Please copy out the entries below exactly, beginning with the line that contains "À propos (695, 307)" and ending with the line that contains "Screenshot is 391x2576.", and include nothing outside that span.

── DATA RECORDS

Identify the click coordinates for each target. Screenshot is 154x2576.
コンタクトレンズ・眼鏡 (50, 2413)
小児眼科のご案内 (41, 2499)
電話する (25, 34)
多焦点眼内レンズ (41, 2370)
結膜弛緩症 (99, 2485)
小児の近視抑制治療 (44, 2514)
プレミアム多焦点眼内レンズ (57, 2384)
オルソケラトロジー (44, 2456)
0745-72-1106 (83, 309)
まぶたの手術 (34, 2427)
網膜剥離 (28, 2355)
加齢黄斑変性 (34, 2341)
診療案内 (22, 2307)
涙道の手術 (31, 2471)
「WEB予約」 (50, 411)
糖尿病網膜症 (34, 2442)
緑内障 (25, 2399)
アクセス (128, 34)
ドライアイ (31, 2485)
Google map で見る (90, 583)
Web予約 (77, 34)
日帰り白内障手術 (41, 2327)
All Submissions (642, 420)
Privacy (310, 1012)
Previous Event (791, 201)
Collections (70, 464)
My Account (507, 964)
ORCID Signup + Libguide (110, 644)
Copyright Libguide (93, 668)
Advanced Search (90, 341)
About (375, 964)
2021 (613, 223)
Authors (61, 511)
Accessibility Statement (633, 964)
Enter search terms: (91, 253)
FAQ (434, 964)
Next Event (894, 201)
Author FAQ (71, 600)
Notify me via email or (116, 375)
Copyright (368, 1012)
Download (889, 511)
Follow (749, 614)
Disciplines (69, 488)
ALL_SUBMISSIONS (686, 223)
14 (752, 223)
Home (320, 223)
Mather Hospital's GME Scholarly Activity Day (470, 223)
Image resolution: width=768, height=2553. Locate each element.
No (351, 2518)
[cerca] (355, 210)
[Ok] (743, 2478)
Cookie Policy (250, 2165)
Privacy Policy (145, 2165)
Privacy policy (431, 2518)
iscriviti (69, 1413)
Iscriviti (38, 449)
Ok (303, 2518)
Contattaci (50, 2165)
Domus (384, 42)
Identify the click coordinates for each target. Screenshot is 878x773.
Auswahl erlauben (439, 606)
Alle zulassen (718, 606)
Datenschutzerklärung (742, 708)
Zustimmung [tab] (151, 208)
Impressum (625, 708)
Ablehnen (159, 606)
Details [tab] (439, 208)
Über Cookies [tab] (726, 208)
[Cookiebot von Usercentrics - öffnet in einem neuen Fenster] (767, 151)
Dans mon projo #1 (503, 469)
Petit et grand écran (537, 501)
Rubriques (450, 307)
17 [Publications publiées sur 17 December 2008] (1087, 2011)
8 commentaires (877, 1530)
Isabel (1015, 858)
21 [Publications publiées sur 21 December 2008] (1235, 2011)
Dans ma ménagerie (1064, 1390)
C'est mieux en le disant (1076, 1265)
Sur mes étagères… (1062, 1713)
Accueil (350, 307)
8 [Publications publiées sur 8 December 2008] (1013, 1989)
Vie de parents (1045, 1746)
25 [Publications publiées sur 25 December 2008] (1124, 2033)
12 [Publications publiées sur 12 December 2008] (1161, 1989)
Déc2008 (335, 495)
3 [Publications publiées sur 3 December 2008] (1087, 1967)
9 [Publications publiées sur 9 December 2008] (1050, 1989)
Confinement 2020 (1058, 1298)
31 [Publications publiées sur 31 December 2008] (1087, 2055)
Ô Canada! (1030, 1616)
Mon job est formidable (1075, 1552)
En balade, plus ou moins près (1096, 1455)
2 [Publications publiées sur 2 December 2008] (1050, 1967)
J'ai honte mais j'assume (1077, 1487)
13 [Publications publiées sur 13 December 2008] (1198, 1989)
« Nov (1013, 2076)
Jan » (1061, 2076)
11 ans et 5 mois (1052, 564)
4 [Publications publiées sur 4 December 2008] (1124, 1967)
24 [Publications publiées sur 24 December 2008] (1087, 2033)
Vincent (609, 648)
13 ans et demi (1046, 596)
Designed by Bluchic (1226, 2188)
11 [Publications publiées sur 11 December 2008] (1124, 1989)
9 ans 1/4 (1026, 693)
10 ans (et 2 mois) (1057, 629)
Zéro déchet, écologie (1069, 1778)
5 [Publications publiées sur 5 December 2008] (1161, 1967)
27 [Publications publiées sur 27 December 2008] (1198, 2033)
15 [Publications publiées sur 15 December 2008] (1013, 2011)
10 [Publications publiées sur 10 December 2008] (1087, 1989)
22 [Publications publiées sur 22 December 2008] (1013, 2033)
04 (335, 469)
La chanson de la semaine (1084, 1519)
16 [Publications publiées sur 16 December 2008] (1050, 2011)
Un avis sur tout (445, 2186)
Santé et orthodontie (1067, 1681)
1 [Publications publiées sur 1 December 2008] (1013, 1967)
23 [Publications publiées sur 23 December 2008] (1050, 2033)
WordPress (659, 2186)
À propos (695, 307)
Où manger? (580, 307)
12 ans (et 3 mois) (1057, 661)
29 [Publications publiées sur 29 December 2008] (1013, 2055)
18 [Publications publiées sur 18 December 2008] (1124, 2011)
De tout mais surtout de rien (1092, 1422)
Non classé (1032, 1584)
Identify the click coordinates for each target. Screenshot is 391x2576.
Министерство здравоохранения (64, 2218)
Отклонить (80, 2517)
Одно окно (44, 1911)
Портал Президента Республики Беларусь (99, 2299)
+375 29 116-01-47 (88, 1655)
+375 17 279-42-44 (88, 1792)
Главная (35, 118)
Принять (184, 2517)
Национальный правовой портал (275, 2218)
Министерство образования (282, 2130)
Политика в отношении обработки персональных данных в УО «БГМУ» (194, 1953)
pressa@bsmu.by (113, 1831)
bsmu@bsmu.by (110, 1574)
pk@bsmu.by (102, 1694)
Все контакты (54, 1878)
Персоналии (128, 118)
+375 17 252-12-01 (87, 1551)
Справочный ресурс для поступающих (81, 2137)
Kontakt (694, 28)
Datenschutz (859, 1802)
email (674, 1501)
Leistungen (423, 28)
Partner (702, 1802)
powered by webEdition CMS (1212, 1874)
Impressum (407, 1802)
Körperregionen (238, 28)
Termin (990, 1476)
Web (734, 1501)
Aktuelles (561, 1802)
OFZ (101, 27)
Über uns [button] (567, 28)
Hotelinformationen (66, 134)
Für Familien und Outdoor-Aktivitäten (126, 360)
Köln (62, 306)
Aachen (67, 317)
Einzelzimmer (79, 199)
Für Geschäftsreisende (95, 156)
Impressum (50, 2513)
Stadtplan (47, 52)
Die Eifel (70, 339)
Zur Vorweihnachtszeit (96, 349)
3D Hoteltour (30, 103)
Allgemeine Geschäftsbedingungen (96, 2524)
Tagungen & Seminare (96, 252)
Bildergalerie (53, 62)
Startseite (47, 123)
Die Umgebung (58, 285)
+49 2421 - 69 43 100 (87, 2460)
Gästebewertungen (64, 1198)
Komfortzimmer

────

*OUTPUT OF THE EXERCISE*
À propos (695, 307)
Où manger? (580, 307)
12 ans (et 3 mois) (1057, 661)
29 [Publications publiées sur 29 December 2008] (1013, 2055)
18 [Publications publiées sur 18 December 2008] (1124, 2011)
De tout mais surtout de rien (1092, 1422)
Non classé (1032, 1584)
Identify the click coordinates for each target. Screenshot is 391x2576.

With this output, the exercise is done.